The City Council adopted an unofficial $74.6 million 1991-92 budget Tuesday that contains an unofficial property tax increase to bring in extra money for new library books.
The budget won't become official until the city holds a truth-in-taxation hearing Aug. 6 on Mayor Joe Jenkins's recommendation to raise property tax 2.2 percent for library books. The tax increase would generate about $200,000. The owner of an $80,000 home would pay about $8 more per year.In passing a resolution on the tentative budget, the council indicated general support for the tax increase.
Jenkins said the budget does not include any other tax or fee increases. "We are planning on operating at exactly the same level as we did last year," the mayor said.
Homeowners, however, could pay an additional $2.75 per month if the council creates a proposed storm-drain service district later this summer.
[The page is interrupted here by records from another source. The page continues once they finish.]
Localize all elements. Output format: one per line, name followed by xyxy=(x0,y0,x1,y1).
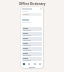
button[interactable]: Search xyxy=(22,13,42,16)
button[interactable]: Tab xyxy=(33,62,37,66)
button[interactable] xyxy=(22,27,42,31)
button[interactable] xyxy=(22,47,42,51)
button[interactable] xyxy=(22,57,42,61)
button[interactable]: Tab xyxy=(27,62,31,66)
button[interactable] xyxy=(22,52,42,56)
button[interactable] xyxy=(22,42,42,46)
button[interactable] xyxy=(22,32,42,36)
button[interactable]: Tab xyxy=(22,62,26,66)
button[interactable] xyxy=(22,37,42,41)
staticText: Offline Dictionary xyxy=(19,2,46,6)
button[interactable]: Tab xyxy=(38,62,42,66)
Businesses, churches, schools and government entities would pay $2.75 per month per 3,200 feet of impervious surface area.
City officials did not include the storm-drain fee in the tentative budget. City budget officer Keith Haslem said it could be added to the budget if and when the council decides to set up a storm-water utility department.
The lone citizen who addressed the council Tuesday applauded the effort to buy more books.
"I wholly support anything you do for that library," said Ronald Hathcock, Provo. He described himself and his family as "voracious readers."
Library Board Chairman Larry Bluth was offered a chance to make a pitch for the tax increase, but declined saying, "Things seem to be well. I think we'll let them stay well."
The library is also in line to receive $180,000 for remodeling.
Only Councilman Ben Porter wasn't satisfied with the budget. He voted against it. And it had nothing to do with the library.
"We're still double-taxing the people. As long as we double-tax the people, I won't vote for the budget," he said.
Specifically, Porter meant the city shouldn't fund the Provo Police Mountain Rescue Team. Porter, a former police officer, said the Utah County sheriff could handle mountain rescues.
Councilman Stan Brown said there were items in the budget he didn't agree with but called it a "good, practical budget."
Jenkins described the budget as fair and judicial.
You'll pay more
- Property-tax increase to raise $200,000 for library books. The owner of an $80,000 home would pay about $8 more per year.
- Homeowners may have to pay an additional $2.75 per month for a storm-drain service district, if the council approves it later this summer. Businesses, churches, schools and government entities would pay $2.75 per month per 3,200 feet of impervious surface area.
- Garbage-fee increases of $1.04 a month for one-can users, $1.84 for two-can families.
- 4.89 percent increase in water rates.
- New $1-a-month storm-water fee.
- Maintain utility franchise tax at 5.36 percent.